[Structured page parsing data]
Content starts

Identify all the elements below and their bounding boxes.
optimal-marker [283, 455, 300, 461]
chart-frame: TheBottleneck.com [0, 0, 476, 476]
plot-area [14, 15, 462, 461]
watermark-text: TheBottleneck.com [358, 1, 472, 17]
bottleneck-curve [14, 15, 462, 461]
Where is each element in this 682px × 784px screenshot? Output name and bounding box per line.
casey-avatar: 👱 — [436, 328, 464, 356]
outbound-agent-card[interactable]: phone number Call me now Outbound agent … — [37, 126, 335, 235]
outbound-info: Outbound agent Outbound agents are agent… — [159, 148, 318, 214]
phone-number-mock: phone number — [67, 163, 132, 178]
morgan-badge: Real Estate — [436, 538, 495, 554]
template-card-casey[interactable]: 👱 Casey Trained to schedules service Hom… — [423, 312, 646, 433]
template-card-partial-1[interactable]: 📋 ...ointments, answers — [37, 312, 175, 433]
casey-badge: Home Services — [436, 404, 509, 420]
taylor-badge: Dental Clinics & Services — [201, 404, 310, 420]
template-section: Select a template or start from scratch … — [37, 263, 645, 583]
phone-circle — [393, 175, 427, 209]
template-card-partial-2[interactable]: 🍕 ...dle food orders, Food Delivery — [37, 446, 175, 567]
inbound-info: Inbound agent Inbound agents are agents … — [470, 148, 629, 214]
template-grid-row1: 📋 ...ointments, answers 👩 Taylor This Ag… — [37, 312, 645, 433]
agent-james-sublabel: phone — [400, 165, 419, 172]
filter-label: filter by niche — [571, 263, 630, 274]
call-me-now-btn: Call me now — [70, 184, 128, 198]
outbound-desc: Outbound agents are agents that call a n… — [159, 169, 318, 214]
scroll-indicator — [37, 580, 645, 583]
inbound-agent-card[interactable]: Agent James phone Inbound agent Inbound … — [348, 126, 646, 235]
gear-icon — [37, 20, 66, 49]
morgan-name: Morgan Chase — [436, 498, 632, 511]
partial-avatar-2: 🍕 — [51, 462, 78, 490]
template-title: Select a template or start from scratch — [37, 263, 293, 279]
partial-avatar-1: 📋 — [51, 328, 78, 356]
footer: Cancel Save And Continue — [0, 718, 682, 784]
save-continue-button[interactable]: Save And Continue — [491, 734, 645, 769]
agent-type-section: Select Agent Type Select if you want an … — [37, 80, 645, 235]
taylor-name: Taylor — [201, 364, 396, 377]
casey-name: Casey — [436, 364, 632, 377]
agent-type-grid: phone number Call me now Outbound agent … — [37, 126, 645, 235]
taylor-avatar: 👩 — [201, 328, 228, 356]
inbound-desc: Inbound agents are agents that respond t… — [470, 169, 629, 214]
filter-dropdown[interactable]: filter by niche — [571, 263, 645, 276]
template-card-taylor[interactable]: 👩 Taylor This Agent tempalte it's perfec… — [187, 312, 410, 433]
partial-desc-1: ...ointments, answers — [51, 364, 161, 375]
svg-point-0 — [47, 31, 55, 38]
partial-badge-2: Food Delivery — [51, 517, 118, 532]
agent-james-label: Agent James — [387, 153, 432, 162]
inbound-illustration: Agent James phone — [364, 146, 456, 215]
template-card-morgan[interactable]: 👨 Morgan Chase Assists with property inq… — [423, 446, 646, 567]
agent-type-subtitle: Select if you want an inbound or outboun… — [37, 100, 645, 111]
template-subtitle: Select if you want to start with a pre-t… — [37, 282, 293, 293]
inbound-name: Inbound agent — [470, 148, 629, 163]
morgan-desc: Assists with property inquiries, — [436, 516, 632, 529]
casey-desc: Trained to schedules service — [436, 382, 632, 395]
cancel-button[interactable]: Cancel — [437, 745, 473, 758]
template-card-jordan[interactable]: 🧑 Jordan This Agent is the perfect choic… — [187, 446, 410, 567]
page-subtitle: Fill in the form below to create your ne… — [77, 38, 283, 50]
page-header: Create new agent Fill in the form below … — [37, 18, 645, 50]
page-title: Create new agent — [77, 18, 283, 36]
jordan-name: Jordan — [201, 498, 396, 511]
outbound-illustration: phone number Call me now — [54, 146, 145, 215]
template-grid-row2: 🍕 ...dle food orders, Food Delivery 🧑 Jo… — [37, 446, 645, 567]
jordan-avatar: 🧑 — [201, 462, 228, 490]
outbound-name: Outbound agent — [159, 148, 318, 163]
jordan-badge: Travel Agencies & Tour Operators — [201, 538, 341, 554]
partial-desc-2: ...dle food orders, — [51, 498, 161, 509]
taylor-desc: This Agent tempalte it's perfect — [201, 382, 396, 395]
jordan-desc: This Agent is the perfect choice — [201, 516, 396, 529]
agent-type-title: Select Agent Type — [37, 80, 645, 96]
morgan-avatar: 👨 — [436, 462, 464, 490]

Content ends

**THE PROBLEM:** Nothing should be dropped. Retype each line above as it is.

**SOLUTION:**
Identify all the elements below and their bounding boxes.
optimal-marker [283, 455, 300, 461]
chart-frame: TheBottleneck.com [0, 0, 476, 476]
plot-area [14, 15, 462, 461]
watermark-text: TheBottleneck.com [358, 1, 472, 17]
bottleneck-curve [14, 15, 462, 461]
Where is each element in this 682px × 784px screenshot? Output name and bounding box per line.
casey-avatar: 👱 — [436, 328, 464, 356]
outbound-agent-card[interactable]: phone number Call me now Outbound agent … — [37, 126, 335, 235]
outbound-info: Outbound agent Outbound agents are agent… — [159, 148, 318, 214]
phone-number-mock: phone number — [67, 163, 132, 178]
morgan-badge: Real Estate — [436, 538, 495, 554]
template-card-casey[interactable]: 👱 Casey Trained to schedules service Hom… — [423, 312, 646, 433]
template-card-partial-1[interactable]: 📋 ...ointments, answers — [37, 312, 175, 433]
casey-badge: Home Services — [436, 404, 509, 420]
taylor-badge: Dental Clinics & Services — [201, 404, 310, 420]
template-section: Select a template or start from scratch … — [37, 263, 645, 583]
phone-circle — [393, 175, 427, 209]
template-card-partial-2[interactable]: 🍕 ...dle food orders, Food Delivery — [37, 446, 175, 567]
inbound-info: Inbound agent Inbound agents are agents … — [470, 148, 629, 214]
template-grid-row1: 📋 ...ointments, answers 👩 Taylor This Ag… — [37, 312, 645, 433]
agent-james-sublabel: phone — [400, 165, 419, 172]
filter-label: filter by niche — [571, 263, 630, 274]
call-me-now-btn: Call me now — [70, 184, 128, 198]
outbound-desc: Outbound agents are agents that call a n… — [159, 169, 318, 214]
scroll-indicator — [37, 580, 645, 583]
inbound-agent-card[interactable]: Agent James phone Inbound agent Inbound … — [348, 126, 646, 235]
gear-icon — [37, 20, 66, 49]
morgan-name: Morgan Chase — [436, 498, 632, 511]
partial-avatar-2: 🍕 — [51, 462, 78, 490]
template-title: Select a template or start from scratch — [37, 263, 293, 279]
partial-avatar-1: 📋 — [51, 328, 78, 356]
footer: Cancel Save And Continue — [0, 718, 682, 784]
save-continue-button[interactable]: Save And Continue — [491, 734, 645, 769]
agent-type-section: Select Agent Type Select if you want an … — [37, 80, 645, 235]
taylor-name: Taylor — [201, 364, 396, 377]
casey-name: Casey — [436, 364, 632, 377]
agent-type-grid: phone number Call me now Outbound agent … — [37, 126, 645, 235]
taylor-avatar: 👩 — [201, 328, 228, 356]
inbound-desc: Inbound agents are agents that respond t… — [470, 169, 629, 214]
filter-dropdown[interactable]: filter by niche — [571, 263, 645, 276]
template-card-taylor[interactable]: 👩 Taylor This Agent tempalte it's perfec… — [187, 312, 410, 433]
partial-desc-1: ...ointments, answers — [51, 364, 161, 375]
svg-point-0 — [47, 31, 55, 38]
partial-badge-2: Food Delivery — [51, 517, 118, 532]
agent-james-label: Agent James — [387, 153, 432, 162]
inbound-illustration: Agent James phone — [364, 146, 456, 215]
template-card-morgan[interactable]: 👨 Morgan Chase Assists with property inq… — [423, 446, 646, 567]
agent-type-subtitle: Select if you want an inbound or outboun… — [37, 100, 645, 111]
template-subtitle: Select if you want to start with a pre-t… — [37, 282, 293, 293]
inbound-name: Inbound agent — [470, 148, 629, 163]
morgan-desc: Assists with property inquiries, — [436, 516, 632, 529]
casey-desc: Trained to schedules service — [436, 382, 632, 395]
cancel-button[interactable]: Cancel — [437, 745, 473, 758]
template-card-jordan[interactable]: 🧑 Jordan This Agent is the perfect choic… — [187, 446, 410, 567]
page-subtitle: Fill in the form below to create your ne… — [77, 38, 283, 50]
page-header: Create new agent Fill in the form below … — [37, 18, 645, 50]
page-title: Create new agent — [77, 18, 283, 36]
jordan-name: Jordan — [201, 498, 396, 511]
outbound-illustration: phone number Call me now — [54, 146, 145, 215]
template-grid-row2: 🍕 ...dle food orders, Food Delivery 🧑 Jo… — [37, 446, 645, 567]
jordan-avatar: 🧑 — [201, 462, 228, 490]
outbound-name: Outbound agent — [159, 148, 318, 163]
jordan-badge: Travel Agencies & Tour Operators — [201, 538, 341, 554]
partial-desc-2: ...dle food orders, — [51, 498, 161, 509]
taylor-desc: This Agent tempalte it's perfect — [201, 382, 396, 395]
jordan-desc: This Agent is the perfect choice — [201, 516, 396, 529]
agent-type-title: Select Agent Type — [37, 80, 645, 96]
morgan-avatar: 👨 — [436, 462, 464, 490]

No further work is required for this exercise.